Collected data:
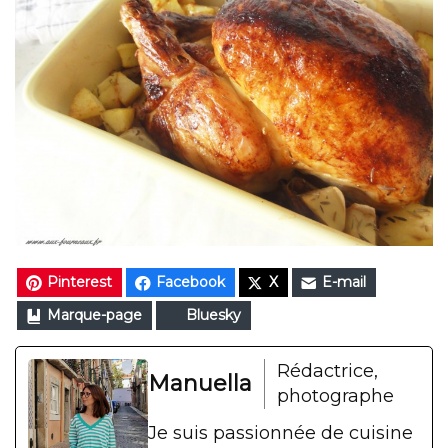
Pinterest
Facebook
X
E-mail
Marque-page
Bluesky
Rédactrice,
Manuella
photographe
Je suis passionnée de cuisine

INSTRUCTIONS TO FOLLOW: Every line from the one containing "Marque-page" through the last line of the entries should be output exactly; nothing else belongs in the reply.

ANSWER FOR THE TASK:
Marque-page
Bluesky
Rédactrice,
Manuella
photographe
Je suis passionnée de cuisine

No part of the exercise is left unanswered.